In: Nursing
An 18-year-old man was admitted with multiple injuries after he and a passenger, another 18-year-old man, were in a motor vehicle accident. After receiving 50 mL of the first unit of blood, the patient developed shaking chills and became hypotensive. The unit of blood was immediately discontinued and the blood bank was asked to recheck the crossmatch STAT.
Laboratory Testing:
Clerical Check No evidence of blood bank clerical errors.
Hemoglobinemia Slight hemolysis observed
Pre-transfusion DAT Negative
Post-transfusion DAT Weakly positive (mixed field)
Recheck of blood grouping
Recheck of Crossmatching Patient pre-transfusion specimen and donor segment = compatible (IS)

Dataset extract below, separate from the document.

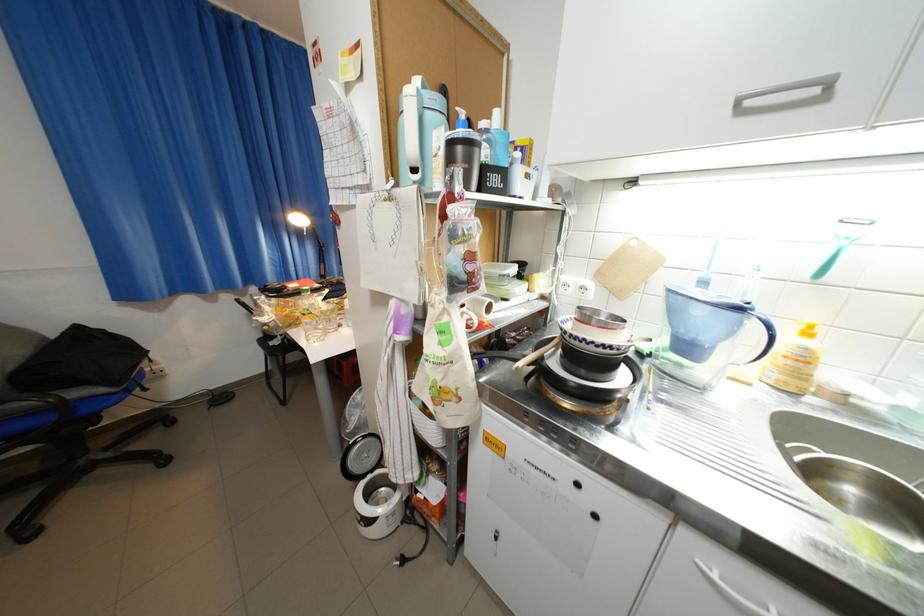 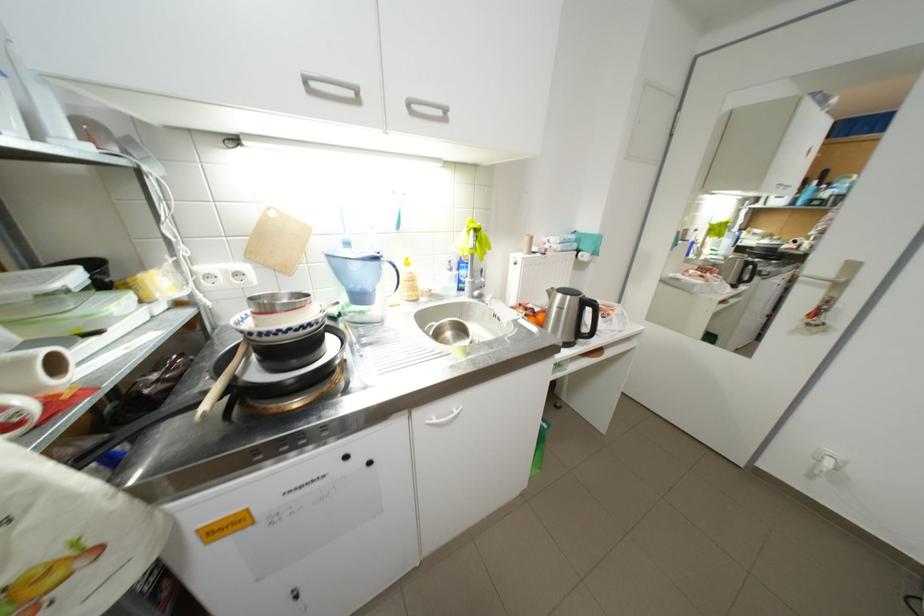 Find the pixel in the second image that matches point (751, 310) in the first image.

Patient post-transfusion specimen and donor segment = incompatible (IS)
Interpretation
What info do you gather from the test results and info given?
Hemolysis in the post-transfusion sample, but not the pre-transfusion sample is suspicious of a hemolytic transfusion reaction. As little as 20 mg/dL of hemoglobin will make the plasma appear pink, while 50 mg/dL or more will make it appear red. This degree of hemoglobinemia corresponds to the hemolysis of 4 to 10 mL of RBCs. Hemolysis in both samples suggests that some other explanation must be sought.If the DAT is positive on the post-reaction specimen, a pre-transfusion reaction sample should be tested for comparison. If the post transfusion DAT is positive, but the pre-transfusion DAT is negative a hemolytic transfusion reaction is possible. Since circulating antibody or complement coated red cells may be rapidly cleared, the DAT may be negative especially if the specimen was drawn several hours after the suspected reaction. If incompatible transfused cells have been partially destroyed, the DAT may have a mixed field appearance. The DAT will be positive if at least 10% of a patient’s red cells are coated with IgG.

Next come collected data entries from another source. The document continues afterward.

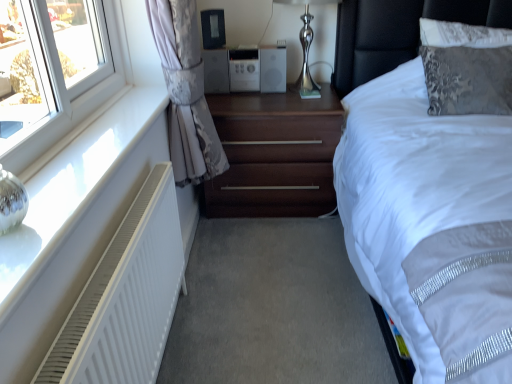 Where is `vacant space in front of silver metallic stereo at center`? The height and width of the screenshot is (384, 512). vacant space in front of silver metallic stereo at center is located at coordinates (261, 105). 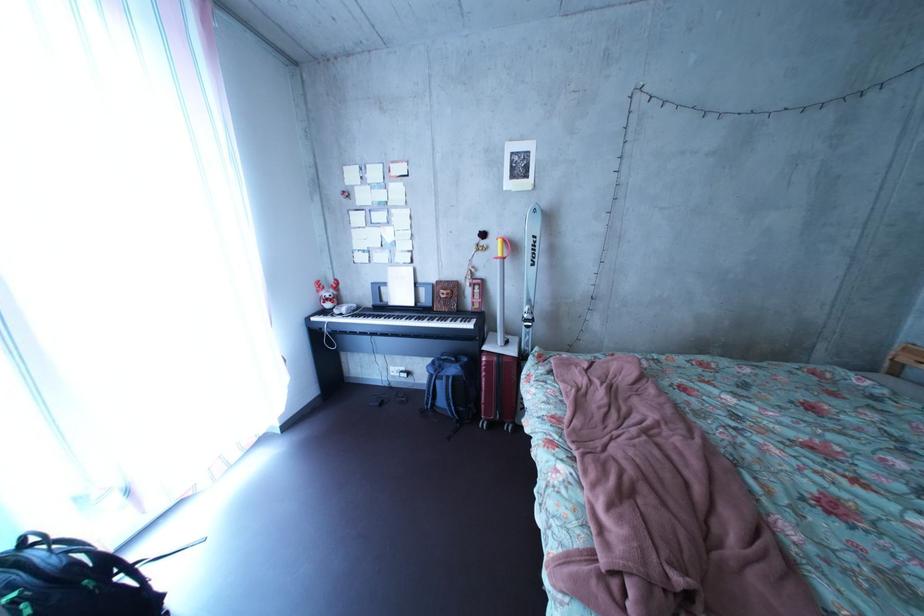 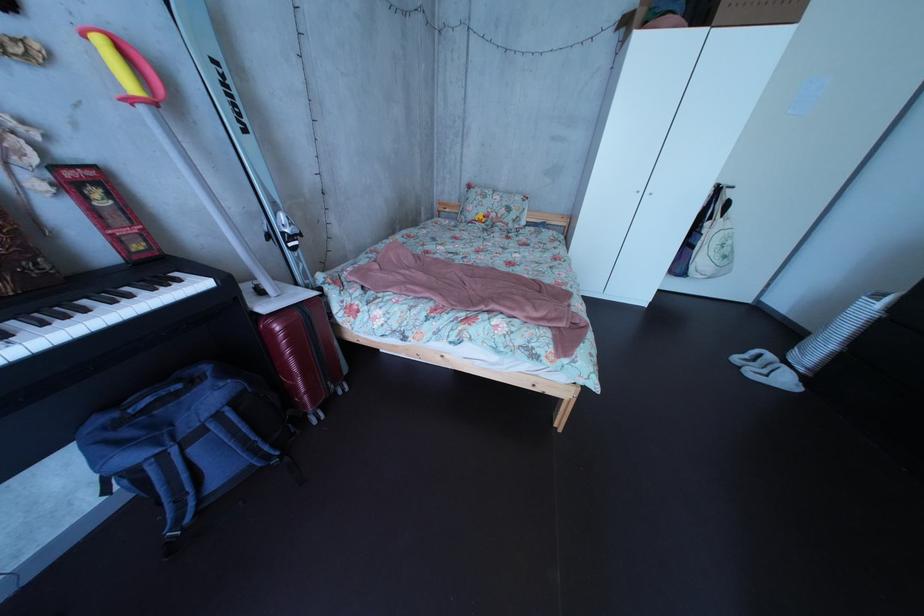 Locate, in the second image, the point that corresponds to the point at 468,329 in the first image.

(128, 305)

Pre and post crossmatches should be performed, including the antiglobulin phase, to detect an antibody to a low frequency antigen or an error in pretransfusion testing. Whenever possible, the pre-transfusion crossmatch should be repeated with cells from a retained segment. If an incompatibility is found, a second crossmatch should be performed with the pre-transfusion serum and donor unit red cells to see if incompatibility was present prior to transfusion.
Once an antibody has been identified, it is helpful to antigen type red cells from the transfused units to determine how many units were incompatible. The potential severity of hemolysis can be estimated from the number of antigen positive units transfused.
Acute hemolytic transfusion reaction
An acute hemolytic transfusion reaction (AHTR), also called immediate hemolytic transfusion reaction, is a life-threatening reaction to receiving a blood transfusion. AHTRs occur within 24 hours of the transfusion and can be triggered by a few milliliters of blood. The reaction is triggered by pre-formed host antibodies destroying donor red blood cells. AHTR typically occurs when there is an ABO blood group incompatibility, and is most severe when type A donor blood is given to a type O recipient
Signs and symptoms
Early acute hemolytic transfusion reactions are typically characterized by fever, which may be accompanied by rigors (chills). Mild cases are also typically characterized by abdominal, back, flank, or chest pain. More severe cases may be characterized by shortness of breath, low blood pressure, hemoglobinuria, and may progress to shock and disseminated intravascular coagulation. In anesthetized or unconscious patients, hematuria (blood in the urine) may be the first sign of AHTR. Other symptoms include nausea, vomiting, and wheezing.
Causes
The most common cause of acute hemolytic transfusion reaction is ABO incompatibility, which is typically due to human error that results in a recipient receiving the incorrect blood product. Rarely, other blood type incompatibilities can cause AHTR, the most common of which is Kidd antigen incompatibility. Rh, Kell, and Duffy antigen incompatibility have also been implicated in AHTR.